#### To do
Whenever a line of the listing contains the string "Αυγούστου", return that line.

#### Data listing
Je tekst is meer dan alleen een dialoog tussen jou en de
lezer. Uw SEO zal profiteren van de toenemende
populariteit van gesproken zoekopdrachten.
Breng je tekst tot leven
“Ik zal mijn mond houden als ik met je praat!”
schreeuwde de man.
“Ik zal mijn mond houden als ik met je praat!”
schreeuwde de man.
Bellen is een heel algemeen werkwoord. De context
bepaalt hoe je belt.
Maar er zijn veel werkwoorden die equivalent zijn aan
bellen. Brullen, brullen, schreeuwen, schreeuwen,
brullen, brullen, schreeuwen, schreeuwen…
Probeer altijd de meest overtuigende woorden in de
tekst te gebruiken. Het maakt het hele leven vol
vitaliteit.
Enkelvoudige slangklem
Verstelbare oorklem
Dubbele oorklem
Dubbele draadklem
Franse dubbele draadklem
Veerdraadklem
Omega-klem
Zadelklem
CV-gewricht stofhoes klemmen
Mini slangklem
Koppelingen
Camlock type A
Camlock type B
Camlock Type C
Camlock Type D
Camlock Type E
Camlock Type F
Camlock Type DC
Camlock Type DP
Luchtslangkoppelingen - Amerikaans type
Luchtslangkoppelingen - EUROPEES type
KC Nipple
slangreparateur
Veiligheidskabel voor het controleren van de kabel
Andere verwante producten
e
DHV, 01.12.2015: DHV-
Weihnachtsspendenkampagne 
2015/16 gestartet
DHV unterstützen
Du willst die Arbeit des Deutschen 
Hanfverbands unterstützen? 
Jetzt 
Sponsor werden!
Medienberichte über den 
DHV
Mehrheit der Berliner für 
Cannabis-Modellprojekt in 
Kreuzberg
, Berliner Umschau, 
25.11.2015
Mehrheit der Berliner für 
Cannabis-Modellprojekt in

---

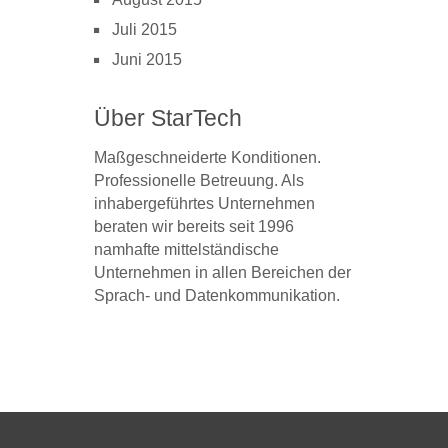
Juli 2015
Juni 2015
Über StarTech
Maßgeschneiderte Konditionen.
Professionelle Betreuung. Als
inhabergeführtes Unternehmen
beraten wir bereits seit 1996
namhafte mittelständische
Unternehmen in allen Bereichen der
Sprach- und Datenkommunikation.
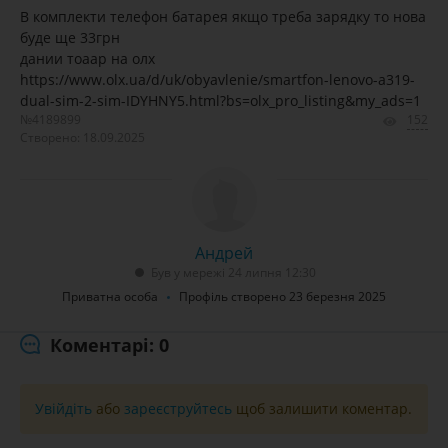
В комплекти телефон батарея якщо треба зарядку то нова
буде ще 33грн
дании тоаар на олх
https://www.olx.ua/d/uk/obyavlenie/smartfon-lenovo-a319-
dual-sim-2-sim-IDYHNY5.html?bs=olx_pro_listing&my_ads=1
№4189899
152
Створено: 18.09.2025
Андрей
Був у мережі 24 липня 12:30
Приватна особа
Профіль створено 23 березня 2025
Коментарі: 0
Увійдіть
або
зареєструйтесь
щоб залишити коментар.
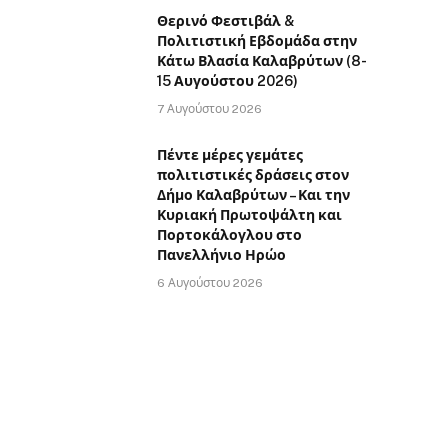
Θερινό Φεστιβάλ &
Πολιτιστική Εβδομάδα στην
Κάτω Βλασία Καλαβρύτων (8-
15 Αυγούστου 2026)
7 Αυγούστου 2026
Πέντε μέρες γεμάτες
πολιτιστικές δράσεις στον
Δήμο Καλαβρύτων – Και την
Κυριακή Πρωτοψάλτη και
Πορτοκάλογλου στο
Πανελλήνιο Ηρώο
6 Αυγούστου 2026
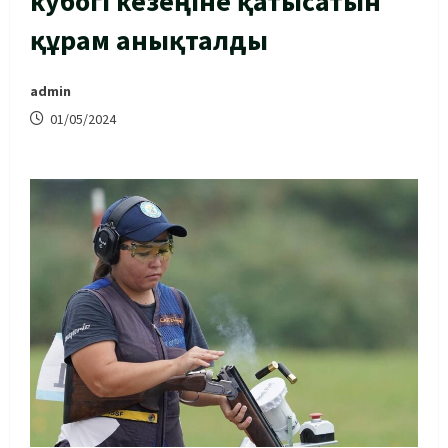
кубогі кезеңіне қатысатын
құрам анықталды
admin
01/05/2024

#### Answer area
15 Αυγούστου 2026)
7 Αυγούστου 2026
6 Αυγούστου 2026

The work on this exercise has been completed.